* **Your goal**: Give the total of lines holding the word "toca" in the records below, and nothing else.

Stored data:
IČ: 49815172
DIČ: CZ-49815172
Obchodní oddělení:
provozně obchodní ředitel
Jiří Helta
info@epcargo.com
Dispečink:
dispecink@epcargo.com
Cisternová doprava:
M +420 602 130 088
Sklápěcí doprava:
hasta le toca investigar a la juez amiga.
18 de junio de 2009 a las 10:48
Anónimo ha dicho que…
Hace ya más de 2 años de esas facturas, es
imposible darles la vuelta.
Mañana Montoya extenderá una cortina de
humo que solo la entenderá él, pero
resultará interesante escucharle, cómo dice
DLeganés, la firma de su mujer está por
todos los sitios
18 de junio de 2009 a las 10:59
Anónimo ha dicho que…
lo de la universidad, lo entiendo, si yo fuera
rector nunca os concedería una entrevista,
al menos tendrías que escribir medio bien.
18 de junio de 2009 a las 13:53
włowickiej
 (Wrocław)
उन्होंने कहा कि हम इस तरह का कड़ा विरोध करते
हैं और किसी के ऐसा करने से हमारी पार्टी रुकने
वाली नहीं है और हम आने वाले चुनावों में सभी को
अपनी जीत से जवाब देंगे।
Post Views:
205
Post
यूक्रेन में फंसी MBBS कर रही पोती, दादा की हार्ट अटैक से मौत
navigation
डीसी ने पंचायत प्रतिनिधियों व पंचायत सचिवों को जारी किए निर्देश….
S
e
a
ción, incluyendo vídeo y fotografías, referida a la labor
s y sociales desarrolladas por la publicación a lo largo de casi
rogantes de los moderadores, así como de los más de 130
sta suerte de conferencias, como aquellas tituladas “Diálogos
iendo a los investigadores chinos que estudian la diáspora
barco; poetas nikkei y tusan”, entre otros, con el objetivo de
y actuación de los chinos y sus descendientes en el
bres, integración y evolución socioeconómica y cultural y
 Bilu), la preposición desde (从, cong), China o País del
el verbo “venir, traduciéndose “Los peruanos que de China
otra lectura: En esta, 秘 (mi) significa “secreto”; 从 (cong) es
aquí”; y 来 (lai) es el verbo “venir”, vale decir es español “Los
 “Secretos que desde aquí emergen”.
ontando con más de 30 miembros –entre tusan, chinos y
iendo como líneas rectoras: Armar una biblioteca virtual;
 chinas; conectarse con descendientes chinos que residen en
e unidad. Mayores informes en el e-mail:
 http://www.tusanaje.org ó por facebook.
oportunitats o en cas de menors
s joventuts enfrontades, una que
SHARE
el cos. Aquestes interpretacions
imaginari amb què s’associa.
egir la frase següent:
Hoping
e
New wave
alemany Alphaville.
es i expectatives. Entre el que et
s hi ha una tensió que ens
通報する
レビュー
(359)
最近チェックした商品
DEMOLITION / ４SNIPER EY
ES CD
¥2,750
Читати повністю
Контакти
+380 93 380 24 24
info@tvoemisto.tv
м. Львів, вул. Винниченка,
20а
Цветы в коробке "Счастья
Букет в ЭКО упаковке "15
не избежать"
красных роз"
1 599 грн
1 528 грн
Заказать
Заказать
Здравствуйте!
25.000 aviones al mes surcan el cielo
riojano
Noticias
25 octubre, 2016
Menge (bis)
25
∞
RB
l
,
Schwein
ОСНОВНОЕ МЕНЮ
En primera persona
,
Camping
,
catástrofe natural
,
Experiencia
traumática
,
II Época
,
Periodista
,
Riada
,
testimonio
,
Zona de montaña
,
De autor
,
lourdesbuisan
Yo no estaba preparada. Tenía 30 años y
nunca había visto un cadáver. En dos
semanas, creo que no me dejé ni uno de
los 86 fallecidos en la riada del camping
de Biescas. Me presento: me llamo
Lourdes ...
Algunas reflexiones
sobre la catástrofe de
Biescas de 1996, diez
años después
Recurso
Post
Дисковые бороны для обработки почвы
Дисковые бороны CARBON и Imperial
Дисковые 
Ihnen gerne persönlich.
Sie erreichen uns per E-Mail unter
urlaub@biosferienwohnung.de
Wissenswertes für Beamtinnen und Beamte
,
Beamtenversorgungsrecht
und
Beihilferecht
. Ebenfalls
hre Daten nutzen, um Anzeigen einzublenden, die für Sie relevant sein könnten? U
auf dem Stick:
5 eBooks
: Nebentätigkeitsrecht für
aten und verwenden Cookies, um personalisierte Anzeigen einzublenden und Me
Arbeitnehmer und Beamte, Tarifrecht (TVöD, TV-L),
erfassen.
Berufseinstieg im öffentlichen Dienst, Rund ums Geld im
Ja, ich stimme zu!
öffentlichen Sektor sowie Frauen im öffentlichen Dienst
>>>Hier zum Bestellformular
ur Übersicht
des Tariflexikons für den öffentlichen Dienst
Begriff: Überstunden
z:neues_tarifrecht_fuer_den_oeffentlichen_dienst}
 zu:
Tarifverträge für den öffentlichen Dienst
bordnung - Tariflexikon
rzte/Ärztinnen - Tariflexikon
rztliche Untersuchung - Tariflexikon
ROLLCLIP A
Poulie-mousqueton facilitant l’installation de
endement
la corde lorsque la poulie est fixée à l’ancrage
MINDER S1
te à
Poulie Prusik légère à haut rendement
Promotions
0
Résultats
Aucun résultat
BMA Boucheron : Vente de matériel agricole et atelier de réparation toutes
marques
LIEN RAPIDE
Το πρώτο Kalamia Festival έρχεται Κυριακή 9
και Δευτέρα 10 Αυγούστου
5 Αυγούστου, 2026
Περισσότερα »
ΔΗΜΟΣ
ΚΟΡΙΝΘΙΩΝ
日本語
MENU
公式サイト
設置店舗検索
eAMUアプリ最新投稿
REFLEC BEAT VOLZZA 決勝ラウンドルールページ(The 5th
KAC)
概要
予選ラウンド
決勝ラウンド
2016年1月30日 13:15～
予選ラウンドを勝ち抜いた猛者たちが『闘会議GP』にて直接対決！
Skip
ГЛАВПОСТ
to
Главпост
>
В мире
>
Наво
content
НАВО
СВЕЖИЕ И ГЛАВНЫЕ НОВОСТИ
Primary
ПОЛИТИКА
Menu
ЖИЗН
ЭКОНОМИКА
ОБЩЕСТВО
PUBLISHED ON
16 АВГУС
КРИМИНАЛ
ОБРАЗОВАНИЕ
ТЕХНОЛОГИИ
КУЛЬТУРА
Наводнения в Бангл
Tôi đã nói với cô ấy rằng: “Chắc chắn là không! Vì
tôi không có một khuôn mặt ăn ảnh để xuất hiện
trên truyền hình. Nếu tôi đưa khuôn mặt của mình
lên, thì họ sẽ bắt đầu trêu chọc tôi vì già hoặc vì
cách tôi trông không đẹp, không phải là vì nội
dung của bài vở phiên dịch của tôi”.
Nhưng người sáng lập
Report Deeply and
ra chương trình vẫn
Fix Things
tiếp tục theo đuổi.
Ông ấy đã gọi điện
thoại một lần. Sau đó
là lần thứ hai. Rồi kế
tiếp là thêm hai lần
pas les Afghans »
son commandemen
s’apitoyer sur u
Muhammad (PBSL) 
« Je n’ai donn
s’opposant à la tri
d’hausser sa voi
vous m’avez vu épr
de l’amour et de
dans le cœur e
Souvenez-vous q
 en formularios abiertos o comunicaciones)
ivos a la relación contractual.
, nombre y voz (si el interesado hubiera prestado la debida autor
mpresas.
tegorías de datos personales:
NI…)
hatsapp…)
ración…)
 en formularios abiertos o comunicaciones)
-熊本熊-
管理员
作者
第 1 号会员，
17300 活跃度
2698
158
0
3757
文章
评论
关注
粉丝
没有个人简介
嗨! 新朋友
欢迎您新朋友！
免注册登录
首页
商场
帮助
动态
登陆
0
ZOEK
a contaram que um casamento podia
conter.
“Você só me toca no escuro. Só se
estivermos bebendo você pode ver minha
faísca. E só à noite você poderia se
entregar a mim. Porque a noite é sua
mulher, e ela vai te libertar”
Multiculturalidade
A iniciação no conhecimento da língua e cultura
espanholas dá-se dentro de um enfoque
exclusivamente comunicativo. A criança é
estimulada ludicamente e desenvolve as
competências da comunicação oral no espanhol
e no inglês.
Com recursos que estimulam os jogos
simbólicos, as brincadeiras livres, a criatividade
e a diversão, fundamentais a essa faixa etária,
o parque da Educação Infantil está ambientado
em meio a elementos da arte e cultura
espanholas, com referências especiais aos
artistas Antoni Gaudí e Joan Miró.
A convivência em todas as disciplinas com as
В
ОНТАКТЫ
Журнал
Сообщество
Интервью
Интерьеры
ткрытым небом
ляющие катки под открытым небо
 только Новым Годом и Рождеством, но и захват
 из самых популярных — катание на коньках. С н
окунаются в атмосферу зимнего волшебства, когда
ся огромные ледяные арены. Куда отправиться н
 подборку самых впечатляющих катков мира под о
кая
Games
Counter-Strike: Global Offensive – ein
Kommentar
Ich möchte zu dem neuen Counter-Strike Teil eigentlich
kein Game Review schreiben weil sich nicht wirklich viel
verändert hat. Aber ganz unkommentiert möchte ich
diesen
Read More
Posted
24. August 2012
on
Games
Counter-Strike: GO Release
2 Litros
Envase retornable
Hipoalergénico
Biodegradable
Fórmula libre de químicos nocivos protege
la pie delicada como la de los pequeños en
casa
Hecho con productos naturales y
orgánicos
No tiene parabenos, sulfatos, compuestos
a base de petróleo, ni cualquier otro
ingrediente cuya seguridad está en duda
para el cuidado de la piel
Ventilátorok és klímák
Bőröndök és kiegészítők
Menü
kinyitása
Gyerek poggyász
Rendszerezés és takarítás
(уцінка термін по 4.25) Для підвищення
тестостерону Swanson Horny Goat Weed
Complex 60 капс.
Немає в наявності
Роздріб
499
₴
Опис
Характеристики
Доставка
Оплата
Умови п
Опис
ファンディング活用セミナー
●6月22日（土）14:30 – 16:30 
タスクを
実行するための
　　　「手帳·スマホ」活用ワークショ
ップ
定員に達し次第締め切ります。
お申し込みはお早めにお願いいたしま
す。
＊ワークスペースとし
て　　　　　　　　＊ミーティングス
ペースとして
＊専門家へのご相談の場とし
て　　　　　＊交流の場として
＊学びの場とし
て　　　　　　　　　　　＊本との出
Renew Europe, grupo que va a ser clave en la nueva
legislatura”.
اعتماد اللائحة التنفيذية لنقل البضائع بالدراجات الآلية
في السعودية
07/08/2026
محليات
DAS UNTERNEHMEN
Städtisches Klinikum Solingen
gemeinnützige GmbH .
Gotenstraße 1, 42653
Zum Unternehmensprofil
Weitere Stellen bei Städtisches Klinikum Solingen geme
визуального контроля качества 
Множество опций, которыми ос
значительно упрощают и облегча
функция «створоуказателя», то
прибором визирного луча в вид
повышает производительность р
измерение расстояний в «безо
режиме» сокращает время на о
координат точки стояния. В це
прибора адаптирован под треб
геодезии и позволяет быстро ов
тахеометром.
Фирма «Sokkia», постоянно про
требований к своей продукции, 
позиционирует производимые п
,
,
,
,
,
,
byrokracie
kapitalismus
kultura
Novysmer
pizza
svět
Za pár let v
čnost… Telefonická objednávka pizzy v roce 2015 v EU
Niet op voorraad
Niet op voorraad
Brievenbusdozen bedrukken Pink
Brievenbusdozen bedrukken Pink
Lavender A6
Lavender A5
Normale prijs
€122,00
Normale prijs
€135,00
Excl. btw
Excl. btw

* **Response box**: 2